Lecture 19
Duke University
STA 101 - Fall 2023
My office hours:
Tuesday, 10-11am (Old Chem 213)
Tuesday, 4:30-5:30pm (Old Chem 213)
TA office hours: https://sta101-f23.github.io/course-team.html
No office hours Wed 12:30pm to Fri 5pm
First:
Vote on Canvas under 2023-11-13 Check-in
with the access code twoway
.
Then:
Go to Posit Cloud and continue the project titled ae-14 - Candidate talk
.
A study suggests that the 25% of 25 year olds have gotten married. You believe that this is incorrect and decide to collect your own sample for a hypothesis test. From a random sample of 25 year olds in census data with size 776, you find that 24% of them are married.
What is 776? What is 24%?
A study suggests that the 25% of 25 year olds have gotten married. You believe that this is incorrect and decide to collect your own sample for a hypothesis test. From a random sample of 25 year olds in census data with size 776, you find that 24% of them are married. A friend of yours offers to help you with setting up the hypothesis test and comes up with the following hypotheses. Indicate any errors you see.
\[ \begin{aligned} H_0: \hat{p} = 0.24 \\ H_A: \hat{p} \ne 0.24 \end{aligned} \]

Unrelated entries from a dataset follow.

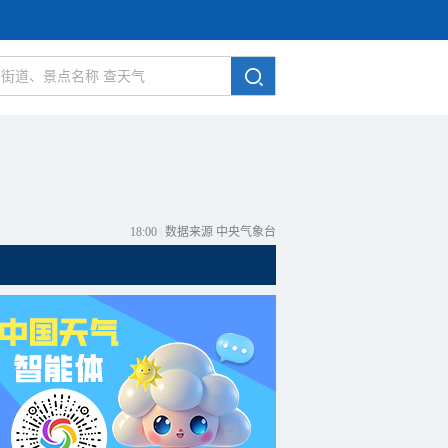
18:00
|
数据来源 中央气象台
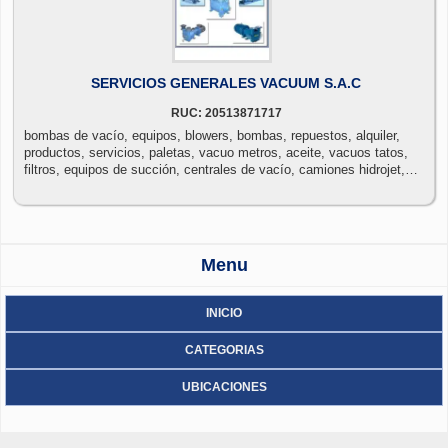
SERVICIOS GENERALES VACUUM S.A.C
RUC: 20513871717
bombas de vacío, equipos, blowers, bombas, repuestos, alquiler,
productos, servicios, paletas, vacuo metros, aceite, vacuos tatos,
filtros, equipos de succión, centrales de vacío, camiones hidrojet,
cisternas al vacío.
Menu
INICIO
CATEGORIAS
UBICACIONES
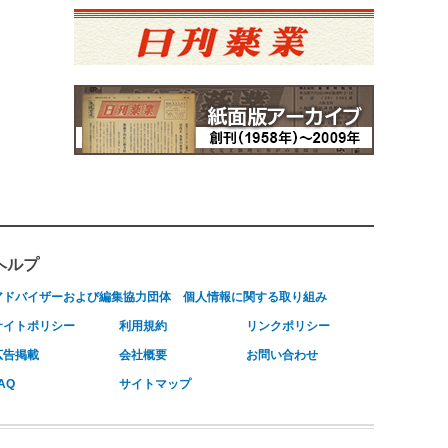
ヘルプ
アドバイザーおよび編集協力団体
個人情報に関する取り組み
サイトポリシー
利用規約
リンクポリシー
広告掲載
会社概要
お問い合わせ
AQ
サイトマップ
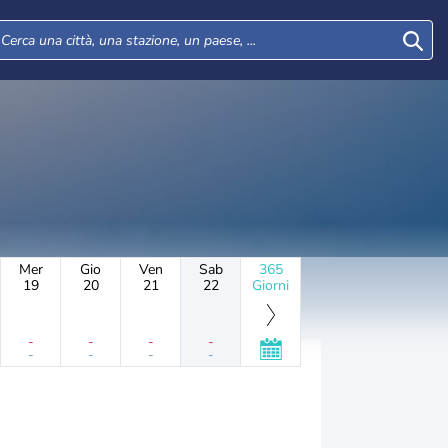
Mer
Gio
Ven
Sab
365
19
20
21
22
Giorni
-
-
-
-
-
-
-
-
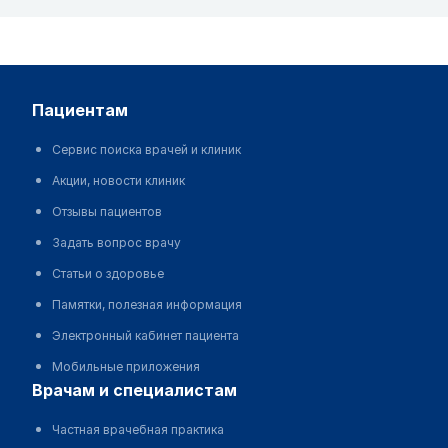
пациентам
Сервис поиска врачей и клиник
Акции, новости клиник
Отзывы пациентов
Задать вопрос врачу
Статьи о здоровье
Памятки, полезная информация
Электронный кабинет пациента
Мобильные приложения
врачам и специалистам
Частная врачебная практика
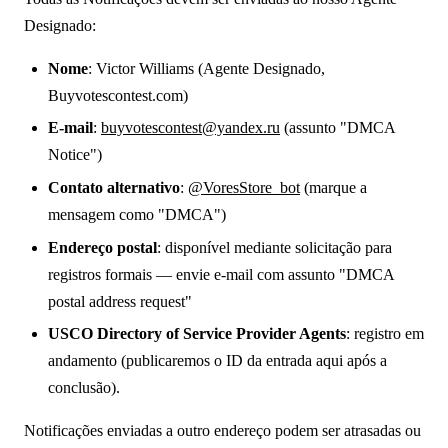
Designado:
Nome
: Victor Williams (Agente Designado,
Buyvotescontest.com)
E-mail
:
buyvotescontest@yandex.ru
(assunto "DMCA
Notice")
Contato alternativo
:
@VoresStore_bot
(marque a
mensagem como "DMCA")
Endereço postal
: disponível mediante solicitação para
registros formais — envie e-mail com assunto "DMCA
postal address request"
USCO Directory of Service Provider Agents
: registro em
andamento (publicaremos o ID da entrada aqui após a
conclusão).
Notificações enviadas a outro endereço podem ser atrasadas ou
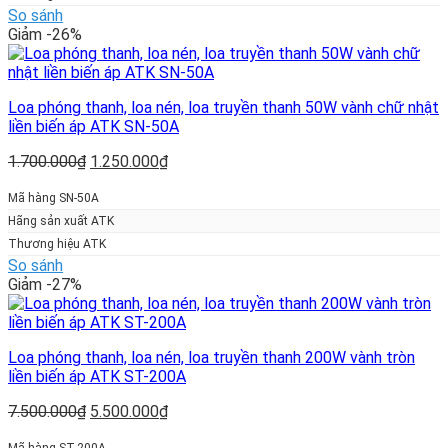
So sánh
Giảm -26%
Loa phóng thanh, loa nén, loa truyền thanh 50W vành chữ nhật
liền biến áp ATK SN-50A
Giá
Giá
1.700.000
₫
1.250.000
₫
gốc
hiện
là:
tại
Mã hàng SN-50A
1.700.000₫.
là:
Hãng sản xuất ATK
1.250.000₫.
Thương hiệu ATK
So sánh
Giảm -27%
Loa phóng thanh, loa nén, loa truyền thanh 200W vành tròn
liền biến áp ATK ST-200A
Giá
Giá
7.500.000
₫
5.500.000
₫
gốc
hiện
Mã hàng ST-200A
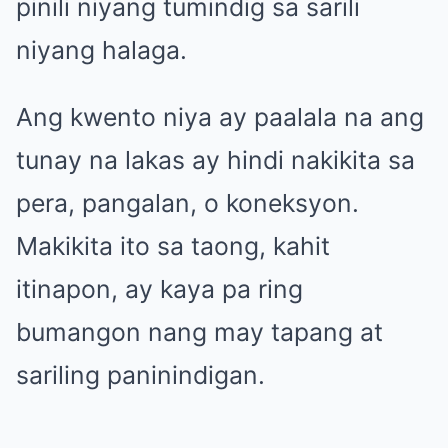
pinili niyang tumindig sa sarili
niyang halaga.
Ang kwento niya ay paalala na ang
tunay na lakas ay hindi nakikita sa
pera, pangalan, o koneksyon.
Makikita ito sa taong, kahit
itinapon, ay kaya pa ring
bumangon nang may tapang at
sariling paninindigan.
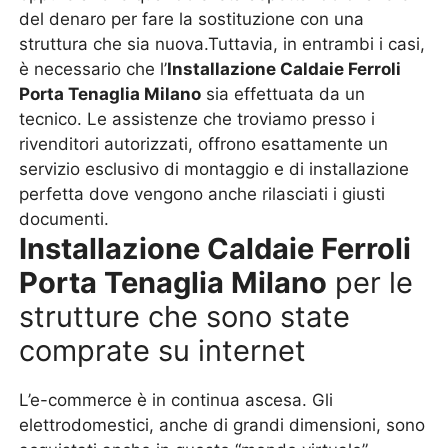
del denaro per fare la sostituzione con una
struttura che sia nuova.Tuttavia, in entrambi i casi,
è necessario che l’
Installazione Caldaie Ferroli
Porta Tenaglia Milano
sia effettuata da un
tecnico. Le assistenze che troviamo presso i
rivenditori autorizzati, offrono esattamente un
servizio esclusivo di montaggio e di installazione
perfetta dove vengono anche rilasciati i giusti
documenti.
Installazione Caldaie Ferroli
Porta Tenaglia Milano
per le
strutture che sono state
comprate su internet
L’e-commerce è in continua ascesa. Gli
elettrodomestici, anche di grandi dimensioni, sono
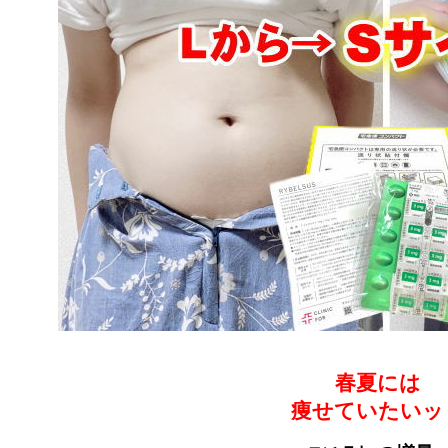
春夏には
痩せていたいッ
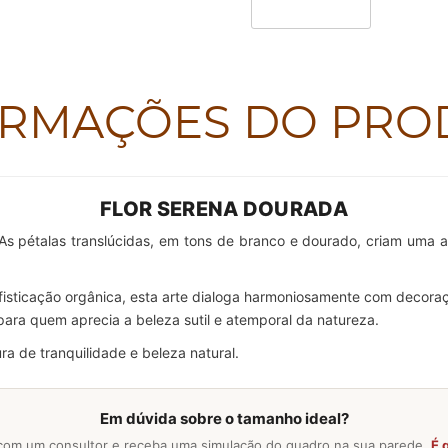
ORMAÇÕES DO PRO
FLOR SERENA DOURADA
. As pétalas translúcidas, em tons de branco e dourado, criam uma
isticação orgânica, esta arte dialoga harmoniosamente com decoraç
 para quem aprecia a beleza sutil e atemporal da natureza.
ra de tranquilidade e beleza natural.
Em dúvida sobre o tamanho ideal?
com um consultor e receba uma simulação do quadro na sua parede.
É g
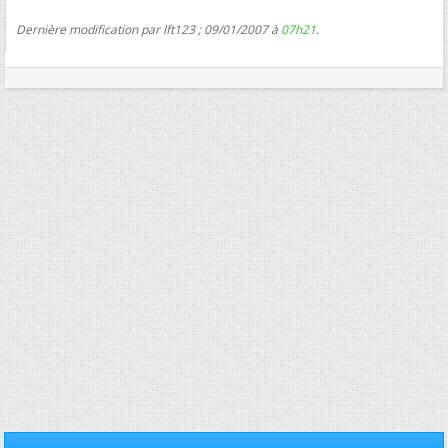
Dernière modification par lft123 ; 09/01/2007 à
07h21
.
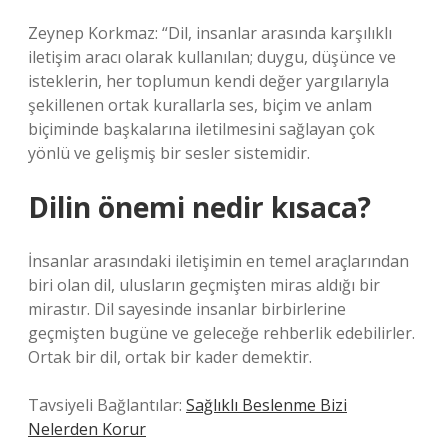
Zeynep Korkmaz: “Dil, insanlar arasında karşılıklı
iletişim aracı olarak kullanılan; duygu, düşünce ve
isteklerin, her toplumun kendi değer yargılarıyla
şekillenen ortak kurallarla ses, biçim ve anlam
biçiminde başkalarına iletilmesini sağlayan çok
yönlü ve gelişmiş bir sesler sistemidir.
Dilin önemi nedir kısaca?
İnsanlar arasındaki iletişimin en temel araçlarından
biri olan dil, ulusların geçmişten miras aldığı bir
mirastır. Dil sayesinde insanlar birbirlerine
geçmişten bugüne ve geleceğe rehberlik edebilirler.
Ortak bir dil, ortak bir kader demektir.
Tavsiyeli Bağlantılar:
Sağlıklı Beslenme Bizi
Nelerden Korur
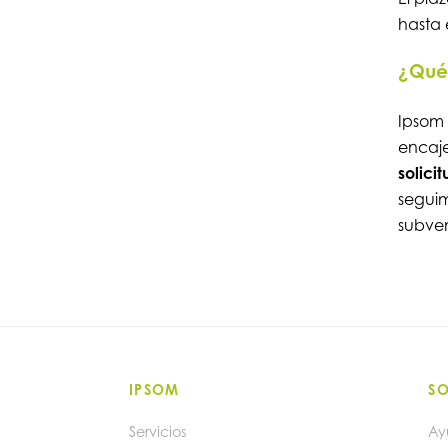
hasta 
¿Qué 
Ipsom
encaje
solici
seguim
subve
IPSOM
S
Servicios
Ay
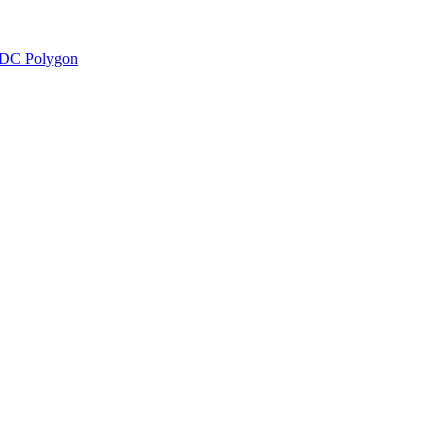
DC Polygon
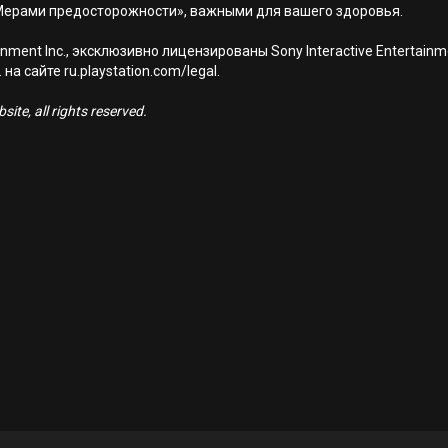
Мерами предосторожности», важными для вашего здоровья.
nment Inc., эксклюзивно лицензированы Sony Interactive Entertai
а сайте ru.playstation.com/legal.
ite, all rights reserved.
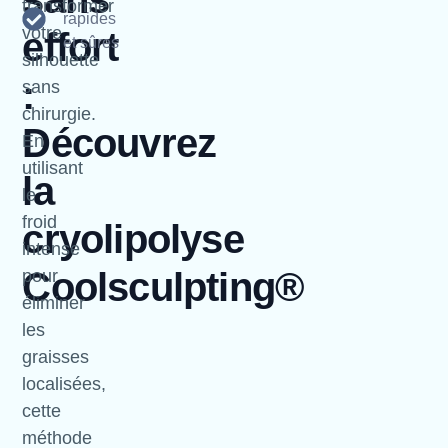
transformer
rapides
votre
effort
et sûres
silhouette
:
sans
chirurgie.
Découvrez
En
utilisant
la
le
froid
cryolipolyse
intense
Coolsculpting®
pour
éliminer
les
graisses
localisées,
cette
méthode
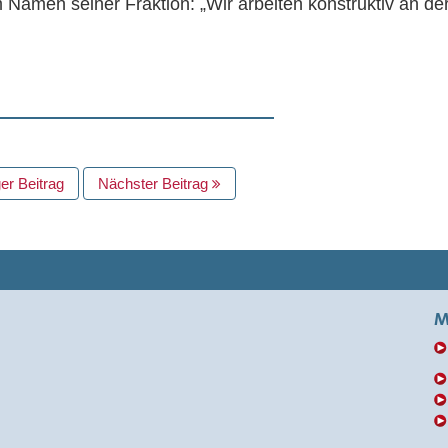
Namen seiner Fraktion: „Wir arbeiten konstruktiv an de
er Beitrag
Nächster Beitrag
M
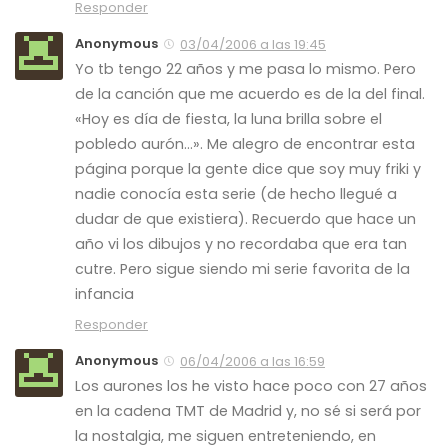
Responder
Anonymous
03/04/2006 a las 19:45
Yo tb tengo 22 años y me pasa lo mismo. Pero
de la canción que me acuerdo es de la del final.
«Hoy es día de fiesta, la luna brilla sobre el
pobledo aurón…». Me alegro de encontrar esta
página porque la gente dice que soy muy friki y
nadie conocía esta serie (de hecho llegué a
dudar de que existiera). Recuerdo que hace un
año vi los dibujos y no recordaba que era tan
cutre. Pero sigue siendo mi serie favorita de la
infancia
Responder
Anonymous
06/04/2006 a las 16:59
Los aurones los he visto hace poco con 27 años
en la cadena TMT de Madrid y, no sé si será por
la nostalgia, me siguen entreteniendo, en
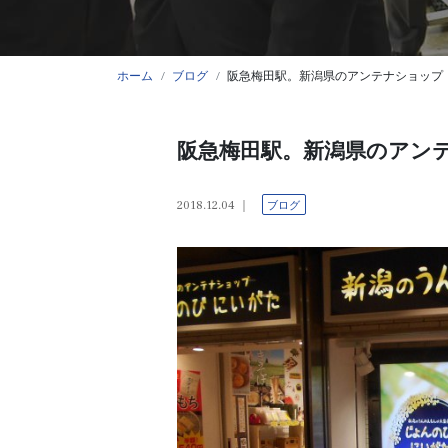
ホーム
ブログ
阪急梅田駅。新潟県のアンテナショップ
阪急梅田駅。新潟県のアン
2018.12.04
ブログ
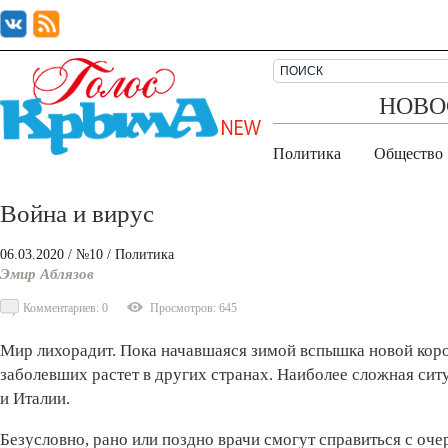
НОВО
Политика
Общество
Война и вирус
06.03.2020
/ №10
/
Политика
Эмир Аблязов
Комментариев: 0
Просмотров: 645
Мир лихорадит. Пока начавшаяся зимой вспышка новой коро
заболевших растет в других странах. Наиболее сложная сит
и Италии.
Безусловно, рано или поздно врачи смогут справиться с оче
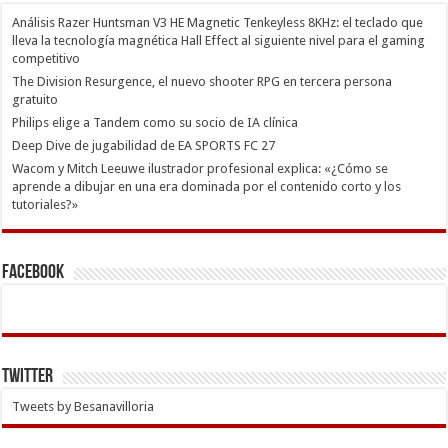
Análisis Razer Huntsman V3 HE Magnetic Tenkeyless 8KHz: el teclado que
lleva la tecnología magnética Hall Effect al siguiente nivel para el gaming
competitivo
The Division Resurgence, el nuevo shooter RPG en tercera persona
gratuito
Philips elige a Tandem como su socio de IA clínica
Deep Dive de jugabilidad de EA SPORTS FC 27
Wacom y Mitch Leeuwe ilustrador profesional explica: «¿Cómo se
aprende a dibujar en una era dominada por el contenido corto y los
tutoriales?»
Facebook
Twitter
Tweets by Besanavilloria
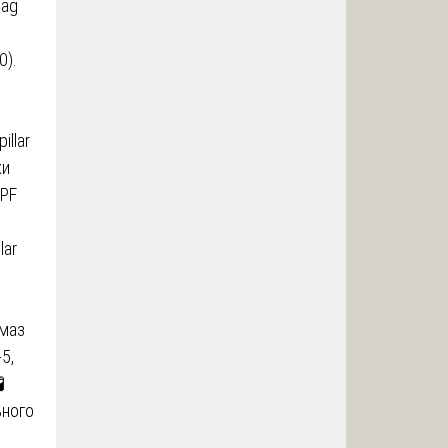
mag
0).
llar
ки
APF
lar
амаз
5,

ьного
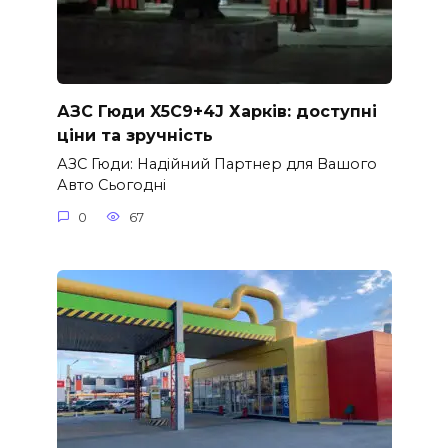
АЗС Гюди X5C9+4J Харків: доступні
ціни та зручність
АЗС Гюди: Надійний Партнер для Вашого
Авто Сьогодні
0
67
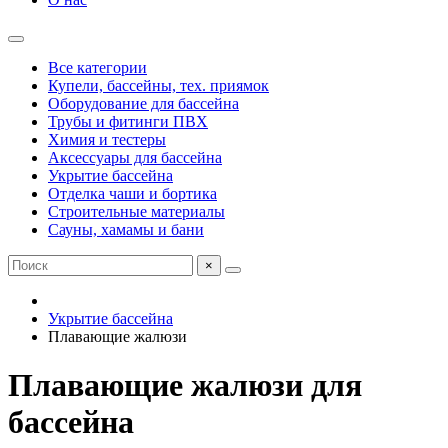
Все категории
Купели, бассейны, тех. приямок
Оборудование для бассейна
Трубы и фитинги ПВХ
Химия и тестеры
Аксессуары для бассейна
Укрытие бассейна
Отделка чаши и бортика
Строительные материалы
Сауны, хамамы и бани
×
Укрытие бассейна
Плавающие жалюзи
Плавающие жалюзи для
бассейна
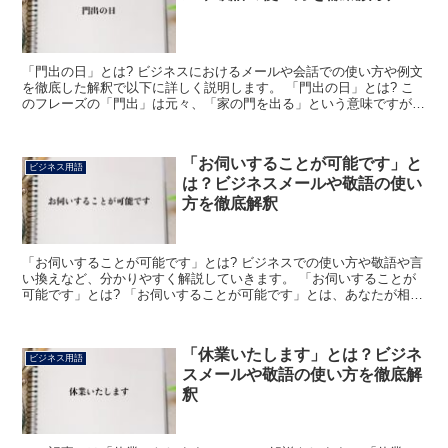
「門出の日」とは? ビジネスにおけるメールや会話での使い方や例文
を徹底した解釈で以下に詳しく説明します。 「門出の日」とは? こ
のフレーズの「門出」は元々、「家の門を出る」という意味ですが、
これが転じて「新しい道に進む」という意味合いになり...
「お伺いすることが可能です」と
ビジネス用語
は？ビジネスメールや敬語の使い
方を徹底解釈
「お伺いすることが可能です」とは? ビジネスでの使い方や敬語や言
い換えなど、分かりやすく解説していきます。 「お伺いすることが
可能です」とは? 「お伺いすることが可能です」とは、あなたが相手
側の希望する場所や時間に出向くことが可能であるとい...
「休業いたします」とは？ビジネ
ビジネス用語
スメールや敬語の使い方を徹底解
釈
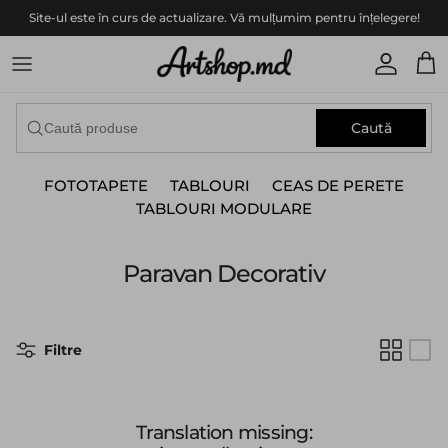
Translation missing: ro.accessibility.skip_to_content
Site-ul este în curs de actualizare. Vă mulțumim pentru înțelegere!
Translat
Tran
Caută
FOTOTAPETE
TABLOURI
CEAS DE PERETE
TABLOURI MODULARE
Paravan Decorativ
Filtre
Translation missing:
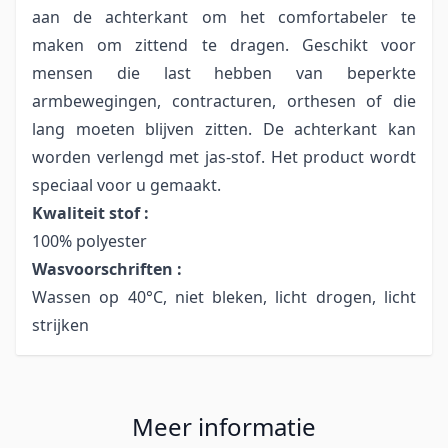
aan de achterkant om het comfortabeler te
maken om zittend te dragen. Geschikt voor
mensen die last hebben van beperkte
armbewegingen, contracturen, orthesen of die
lang moeten blijven zitten. De achterkant kan
worden verlengd met jas-stof. Het product wordt
speciaal voor u gemaakt.
Kwaliteit stof :
100% polyester
Wasvoorschriften :
Wassen op 40°C, niet bleken, licht drogen, licht
strijken
Meer informatie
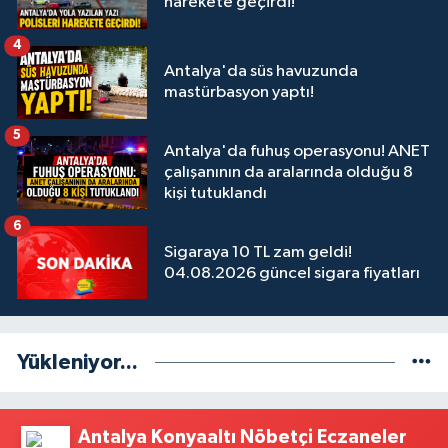
harekete geçirdi!
4
Antalya'da süs havuzunda
mastürbasyon yaptı!
5
Antalya'da fuhuş operasyonu! ANET
çalışanının da aralarında olduğu 8
kişi tutuklandı
6
Sigaraya 10 TL zam geldi!
04.08.2026 güncel sigara fiyatları
Yükleniyor...
Antalya Konyaaltı Nöbetçi Eczaneler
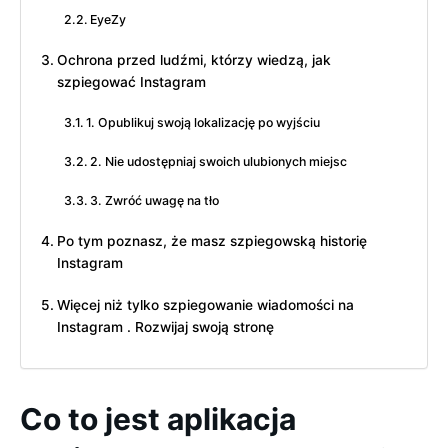
EyeZy
Ochrona przed ludźmi, którzy wiedzą, jak
szpiegować Instagram
1. Opublikuj swoją lokalizację po wyjściu
2. Nie udostępniaj swoich ulubionych miejsc
3. Zwróć uwagę na tło
Po tym poznasz, że masz szpiegowską historię
Instagram
Więcej niż tylko szpiegowanie wiadomości na
Instagram . Rozwijaj swoją stronę
Co to jest aplikacja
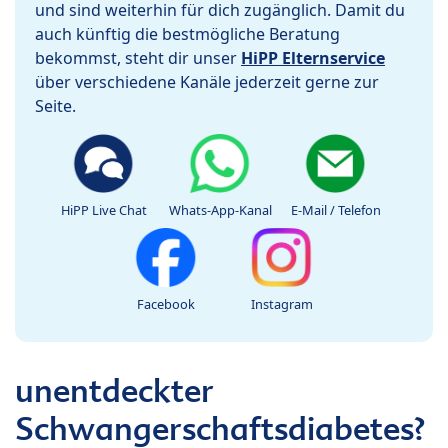
und sind weiterhin für dich zugänglich. Damit du
auch künftig die bestmögliche Beratung
bekommst, steht dir unser
HiPP Elternservice
über verschiedene Kanäle jederzeit gerne zur
Seite.
HiPP Live Chat
Whats-App-Kanal
E-Mail / Telefon
Facebook
Instagram
unentdeckter
Schwangerschaftsdiabetes?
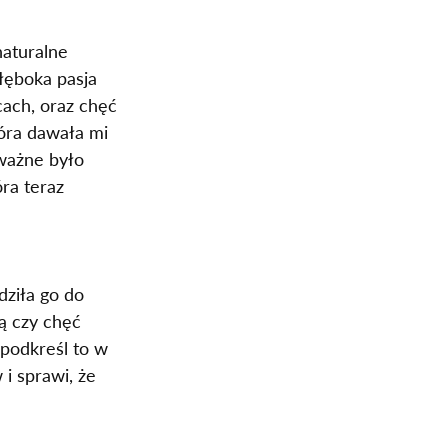
aturalne 
łęboka pasja 
ach, oraz chęć 
óra dawała mi 
 ważne było 
ra teraz 
ziła go do 
ą czy chęć 
 podkreśl to w 
i sprawi, że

A citizen science project on which type of enclosed spaces cats are most likely to sit in compared (among other options) two different spaces taped to the ground. The first was a square, and the second was a shape known as Kanizsa square illusion. When comparing the two options given to 7 cats, 5 chose the square, and 2 chose the Kanizsa square illusion. We are interested to know whether these data provide convincing evidence that cats prefer one of the shapes over the other.
What are the null and alternative hypotheses for evaluating whether these data provide convincing evidence that cats have preference for one of the shapes.
A parametric bootstrap simulation (with 1,000 bootstrap samples) was run and the resulting null distribution is displayed in the histogram below. Find the p-value using this distribution and conclude the hypothesis test in the context of the problem.
The 2018 General Social Survey asked a random sample of 1,563 US adults: “Do you think the use of marijuana should be made legal, or not?” 60% of the respondents said it should be made legal. Consider a scenario where, in order to become legal, 55% (or more) of voters must approve.
What are the null and alternative hypotheses for evaluating whether these data provide convincing evidence that, if voted on, marijuana would be legalized in the US.
A parametric bootstrap simulation (with 1,000 bootstrap samples) was run and the resulting null distribution is displayed in the histogram below. Find the p-value using this distribution and conclude the hypothesis test in the context of the problem.
According to the 2018 General Social Survey, in a random sample of 1,563 US adults, 60% think marijuana should be made legal. Consider a scenario where, in order to become legal, 55% (or more) of voters must approve.
Calculate the standard error of the sample proportion using the mathematical model.
Note
The standard error of the sample proportion is \(\sqrt{\frac{p(1-p)}{n}}\), however since we don’t know \(p\) and, in the context of a confidence interval, don’t have a null hypothesis governing what we should assume for the value of \(p\), we estimate it with the sample proportion, yielding:
\[ SE_{\hat{p}} = \sqrt{ \frac{\hat{p}(1 - \hat{p})}{n} } \]
A parametric bootstrap simulation (with 1,000 bootstrap samples) was run and the resulting null distribution is displayed in the histogram below. This distribution shows the variability of the sample proportion in samples of size 1,563 when 55% of voters approve legalizing marijuana. What is the approximate standard error of the sample proportion based on this distribution?
Do the mathematical model and parametric bootstrap give similar standard errors?
In this setting (to test whether the true underlying population proportion is greater than 0.55), would there be a strong reason to choose the mathematical model over the parametric bootstrap (or vice versa)?
Note
Technical conditions for constructing a confindence interval for a proportion:
The General Social Survey asked a random sample of 1,563 US adults: “Do you think the use of marijuana should be made legal, or not?” 60% of the respondents said it should be made legal.
The General Social Survey asked a random sample of 1,563 US adults: “Do you think the use of marijuana should be made legal, or not?” 60% of the respondents said it should be made legal.
Is 60% a sample statistic or a population parameter? Explain.
Using a mathematical model, construct a 95% confidence interval for the proportion of US adults who think marijuana should be made legal, and interpret it.
A critic points out that this 95% confidence interval is only accurate if the statistic follows a normal distribution, or if the normal model is a good approximation. Is this true for these data? Explain.
A news piece on this survey’s findings states, “Majority of US adults think marijuana should be legalized.” Based on your confidence interval, is this statement justified?